Detection of Interleukin 1 with Human Dermal Fibroblasts

Abstract

A fibroblast proliferation assay was developed for the detection of interleukin 1 (IL 1).Proliferation was measured by thymidine incorporation and by staining of cellular proteins with crystal violet. Response of fibroblasts was optimal at cell numbers of 4,000 to 9,000 cells/ culture and an incubation period of four days. Serum content of the culture medium, ranging from 1 to 10 % fetal calf serum (FCS), enhanced the proliferative response in a concentrationdependent manner, while higher concentrations of FCS did not lead to further increase. Both detection methods were equally suitable for the measurement of IL 1 biological activity in purified and crude preparations.

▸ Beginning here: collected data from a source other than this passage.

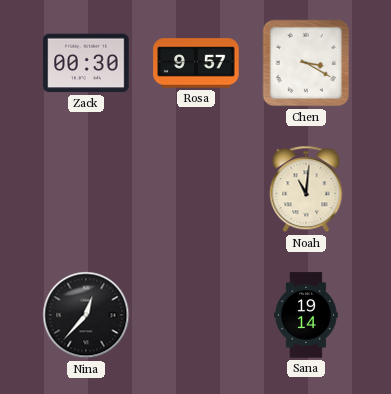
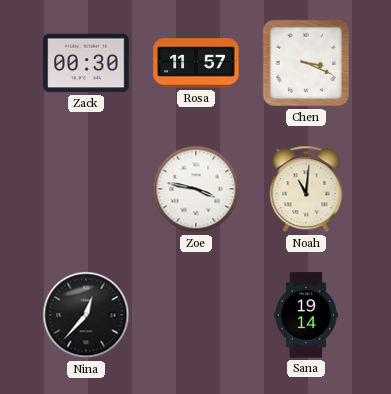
Rosa: 9:57 -> 11:57
Chen: 3:20 -> 3:19
Zoe: none -> 3:47
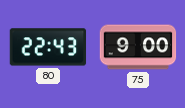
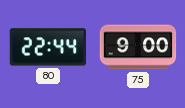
80: 22:43 -> 22:44
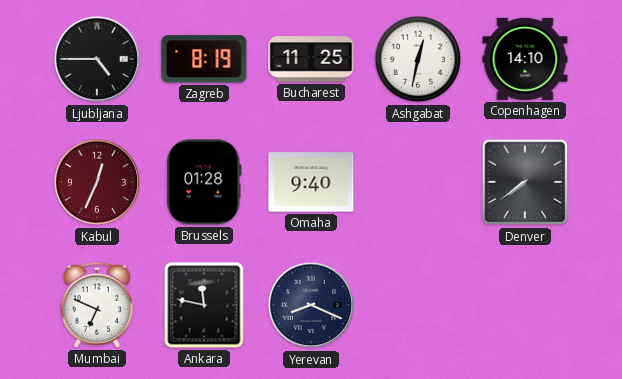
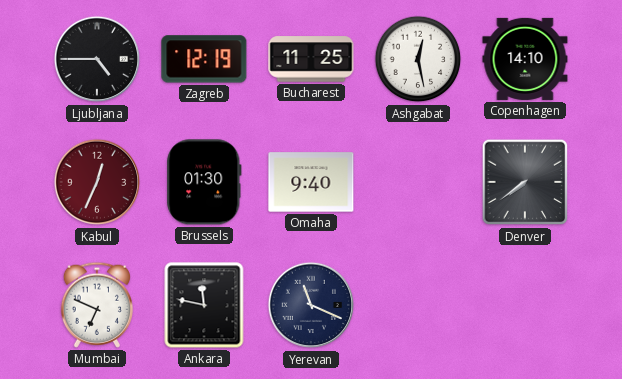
Zagreb: 8:19 -> 12:19
Ashgabat: 12:32 -> 12:28
Brussels: 01:28 -> 01:30
Yerevan: 8:19 -> 11:19
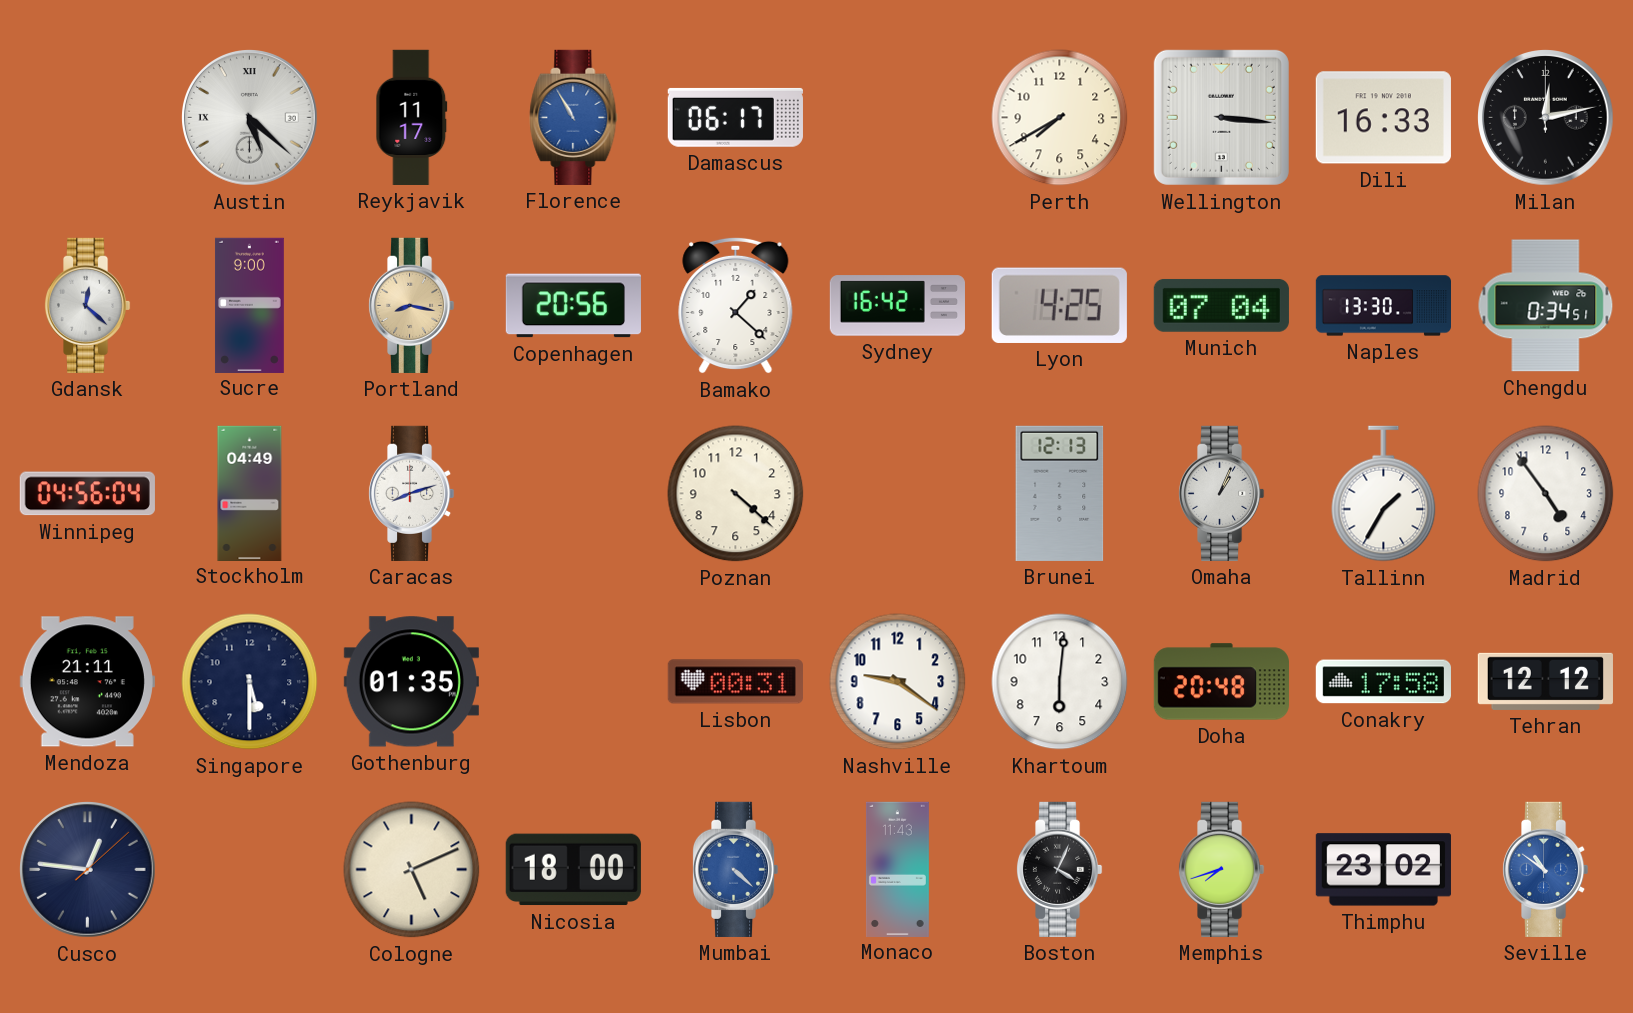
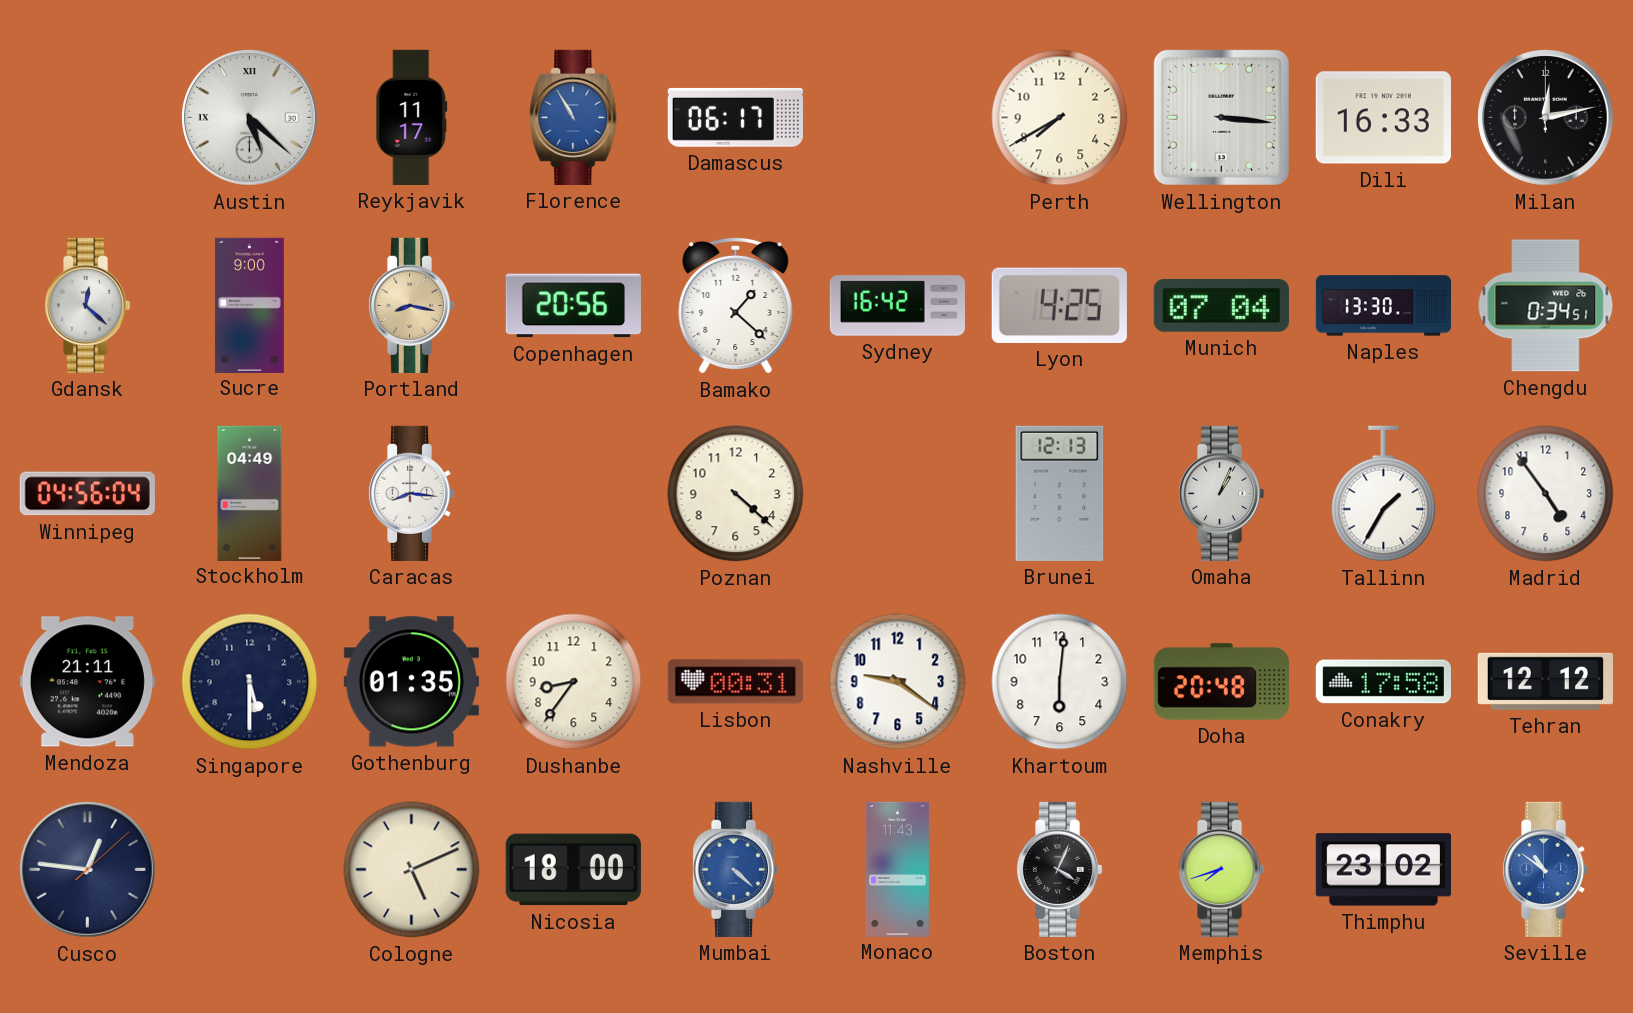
Caracas: 8:12 -> 8:16
Dushanbe: none -> 8:36
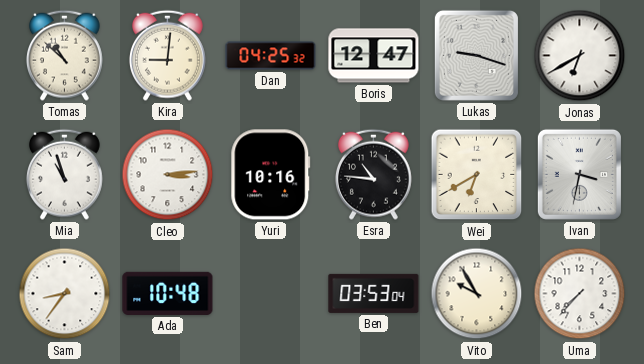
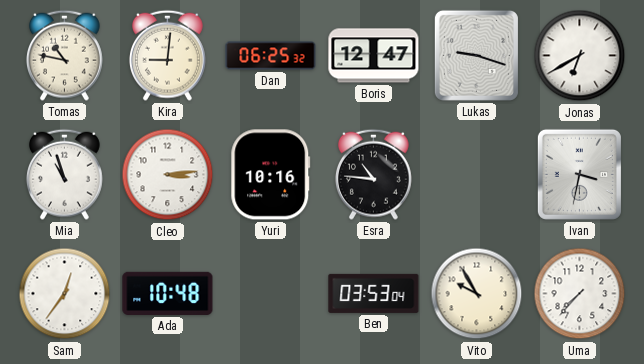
Tomas: 10:52 -> 10:47
Dan: 04:25 -> 06:25
Wei: 6:40 -> none
Sam: 8:36 -> 12:36
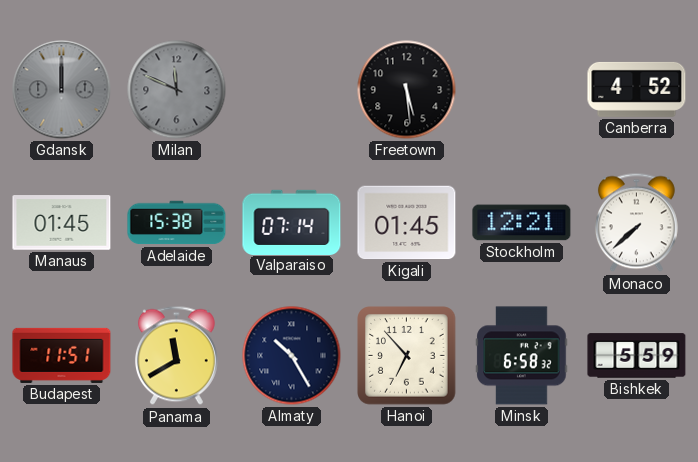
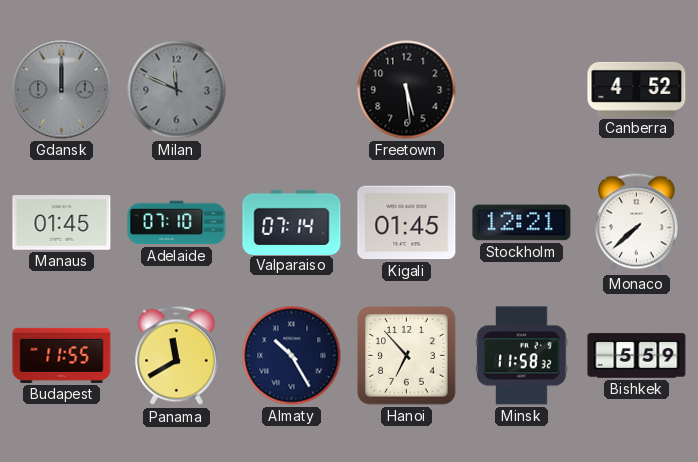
Adelaide: 15:38 -> 07:10
Budapest: 11:51 -> 11:55
Minsk: 6:58 -> 11:58
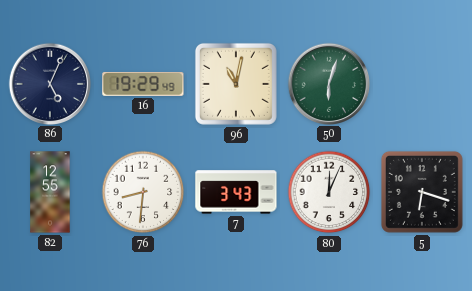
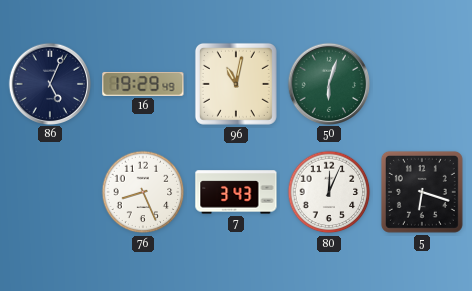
82: 12:55 -> none
76: 8:31 -> 8:26
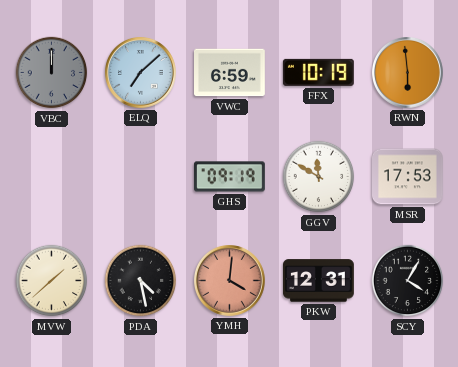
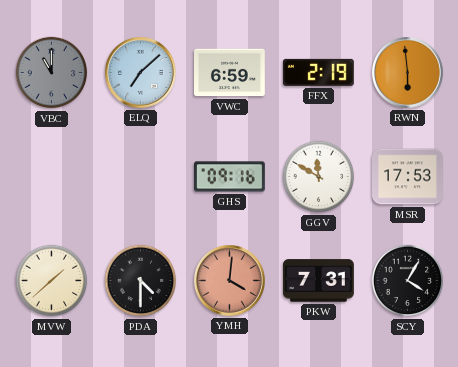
VBC: 12:00 -> 11:00
FFX: 10:19 -> 2:19
GHS: 09:19 -> 09:16
PDA: 4:28 -> 4:30
PKW: 12:31 -> 7:31
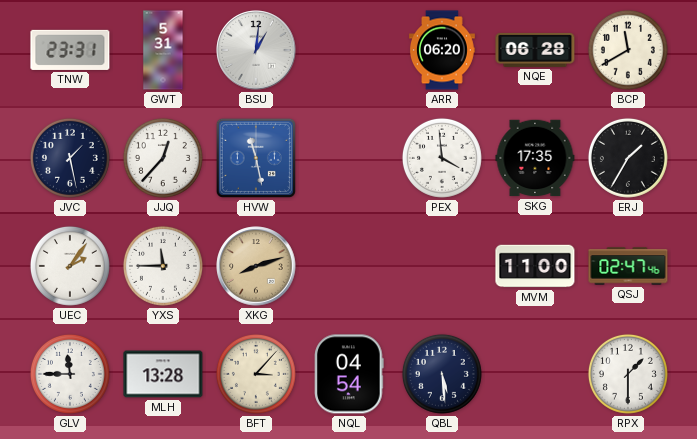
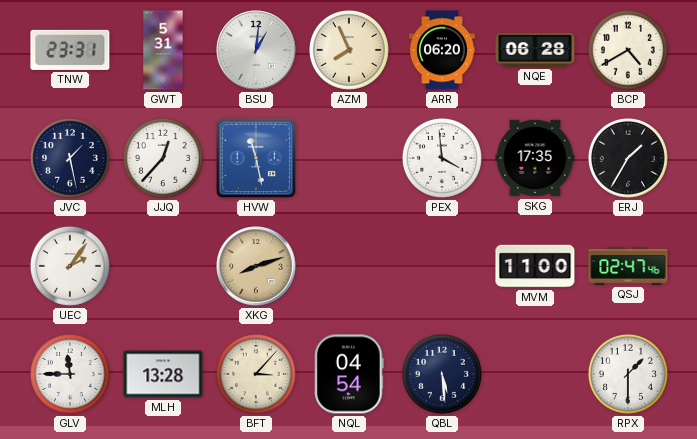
AZM: none -> 7:56
BCP: 11:40 -> 4:40
YXS: 11:45 -> none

In contrast to the conventional thymocyte comitogenic assay, the fibroblasts in this assay did not proliferate in response to IL 2 or IL 6. Fibroblasts were weakly stimulated by recombinant (rec) tumor necrosis factor (rec TNF-α); they did, however, not proliferate in response to mitogens, lipopolysaccharide, rec granulocyte-macrophage colony stimulating factor (rec GM-CSF), macrophage-CSF, rec interferon-γ, insulin or transferrin. The detection of IL 1 activity by crystal violet staining of human dermal fibroblasts was easier and faster than by measurement of thymidine incorporation of fibroblasts or mouse thymocytes; without loss of sensitivity, the sample capacity of the IL 1 assay could be enhanced, and the use of experimental animals was avoided.